Pourquoi les actions européennes devraient surperformer les marchés américains en 2025

Pourquoi les actions européennes devraient surperformer les marchés américains en 2025
Wajeeh Khan
04 mars 2025, 13:48 PM
  • Les actions européennes ont mieux performé que leurs homologues américaines en février.
  • Les experts estiment que cette surperformance devrait probablement se poursuivre en 2025.
  • Les 3 principales raisons pour lesquelles ils s'attendent à ce que les actions européennes surperforment les actions américaines cette année.

Selon Andrew Rymer de Schroders, les chances que les actions européennes surperforment leurs homologues américaines à court et moyen terme sont « probablement les plus élevées depuis un certain temps ».

Les actions européennes ont déjà surperformé les actions américaines le mois dernier, ces dernières étant plombées par les inquiétudes liées à des valorisations élevées et aux risques politiques.

Le Stoxx 600 a progressé de 3,3 % tandis que le S&P 500 a reculé de 1,4 % en février.

Plus important encore, il y a des raisons de croire que les actions américaines continueront de sous-performer les actions européennes jusqu'à la fin de l'année.

Les actions européennes offrent un répit face à l'incertitude tarifaire.

Les investisseurs pourraient rester intéressés par les actions européennes au cours des prochains trimestres, car la région offre un « sentiment de soulagement en termes d'incertitude tarifaire », déclare Naeem Aslam de Zaye Capital Markets.

Le président Trump a annoncé son intention d'imposer des droits de douane de 25 % sur les importations en provenance de l'Union européenne, précisant que ces taxes s'appliqueront aux « voitures et à toutes les autres choses ».

Dans un tel contexte, les investisseurs pourraient préférer les actions européennes car « nous savons exactement à quoi nous attendre », ce qui facilite la préparation à la nouvelle réalité, a ajouté Naeem lors d'une interview accordée aujourd'hui à CNBC.

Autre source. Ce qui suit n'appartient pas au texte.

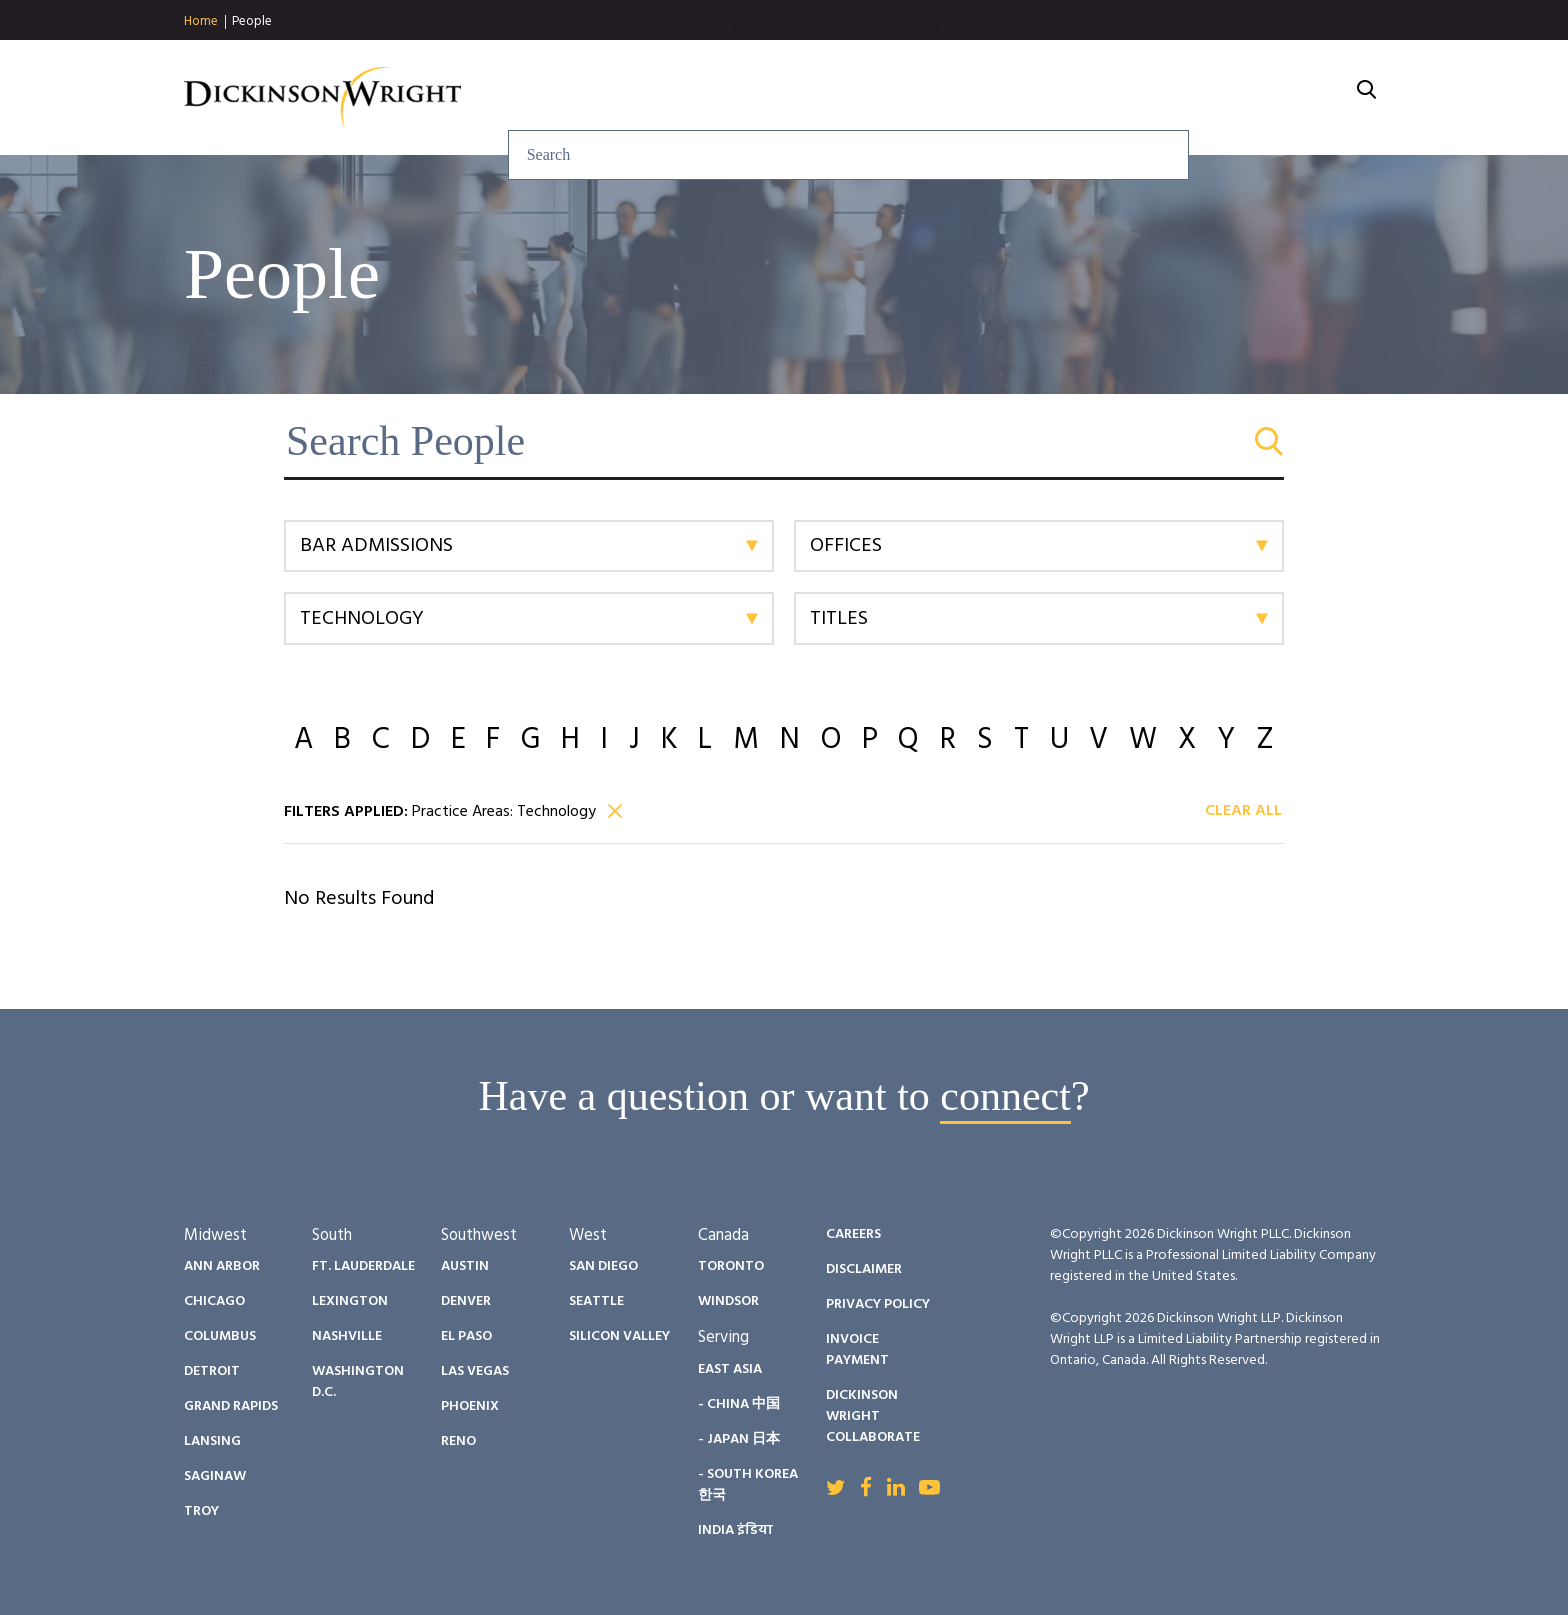 This screenshot has width=1568, height=1615. What do you see at coordinates (864, 1269) in the screenshot?
I see `Disclaimer` at bounding box center [864, 1269].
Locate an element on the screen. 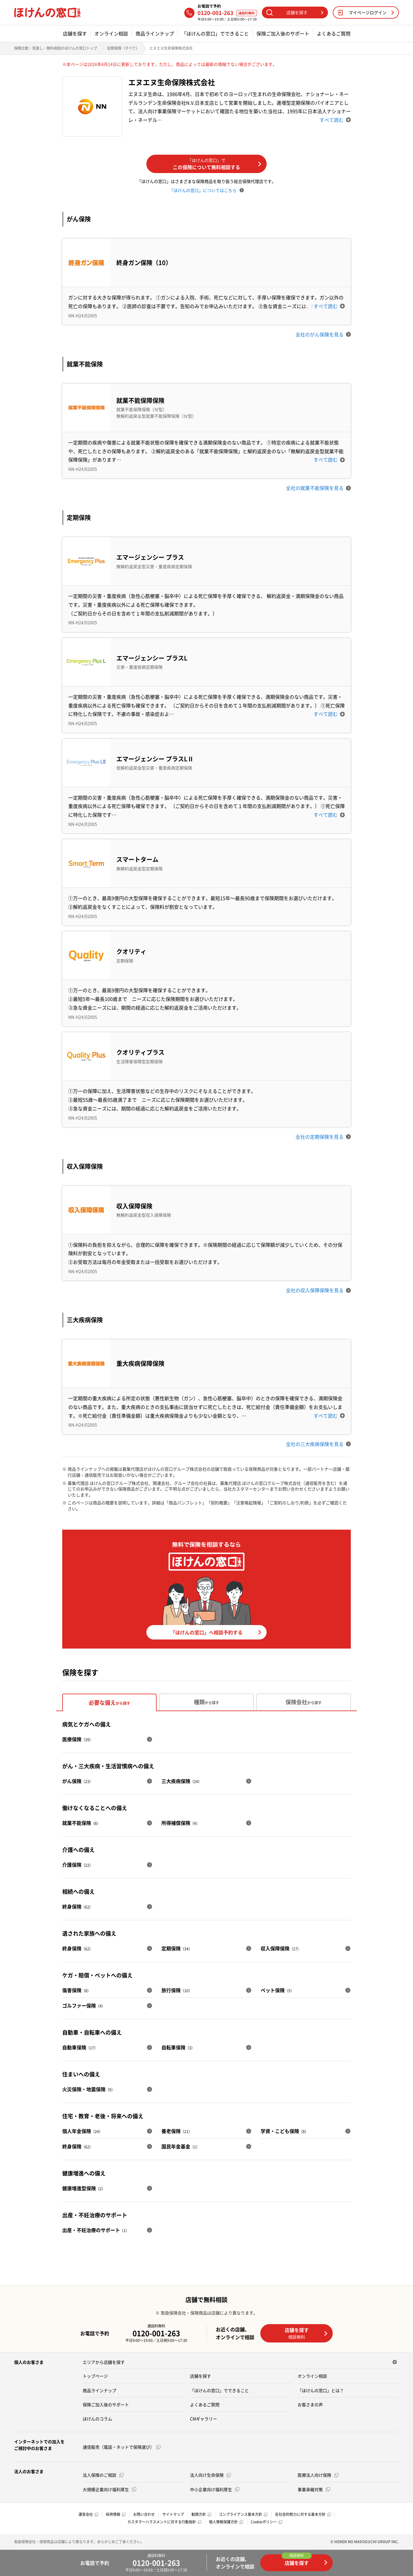 This screenshot has height=2576, width=413. 介護保険 is located at coordinates (77, 1864). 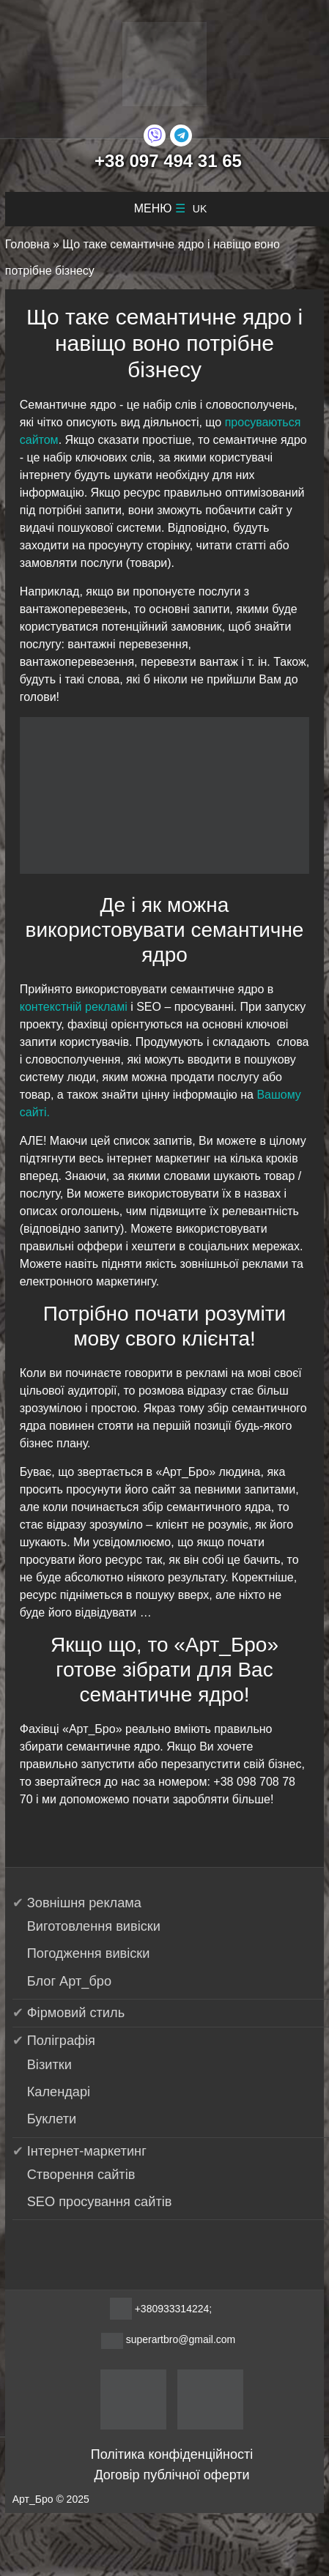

De plus, les nouveaux tarifs douaniers et une éventuelle guerre commerciale qu'ils pourraient déclencher constituent également un frein important pour les actions américaines en 2025.

Les actions européennes sont beaucoup plus attractives en termes de prix.

Aslam s'attend à ce que les actions américaines sous-performent les actions européennes cette année également, car les valorisations de ces dernières sont beaucoup plus attractives.

« La décote cours/bénéfice en Europe est de 40 % fin 2024 », a-t-il ajouté lors de l'interview sur CNBC.

Parallèlement, les valorisations ont atteint des niveaux préoccupants de l'autre côté de l'Atlantique, portées par la dynamique continue de l'intelligence artificielle.

Et si les entreprises technologiques américaines ont connu une croissance accélérée grâce à l'engouement pour l'IA, le récent développement de DeepSeek suggère qu'un ralentissement pourrait se profiler, ce qui fait de l'Europe un « excellent endroit où être », selon les experts de Zaye Capital.

Les actions européennes pourraient bénéficier de la baisse des taux d'intérêt.

Enfin, il y a des raisons de privilégier les actions européennes par rapport aux valeurs américaines, car les récents chiffres économiques suggèrent que la Réserve fédérale est peu susceptible de baisser les taux d'intérêt en 2025.

En comparaison, « il existe une voie claire pour un assouplissement de la politique monétaire » en Europe, ce qui constituera un vent arrière significatif pour les actions régionales cette année, selon Dan Boardman-Weston de Bri Wealth Management.

Mardi, la Commission européenne a également dévoilé des plans visant à mobiliser plus de 800 milliards de dollars pour augmenter les dépenses de défense du bloc face aux escalades géopolitiques.

Une telle mesure pourrait contribuer à faire encore grimper le cours des actions des entreprises de défense européennes en 2025.

Dans l'ensemble, les marchés boursiers européens semblent bien positionnés pour surperformer les États-Unis car ils « présentent des perspectives de bénéfices encourageantes et bénéficient d'une augmentation des rachats d'actions, ainsi que de valorisations plus faibles », selon Andrew Rymer de Schroder.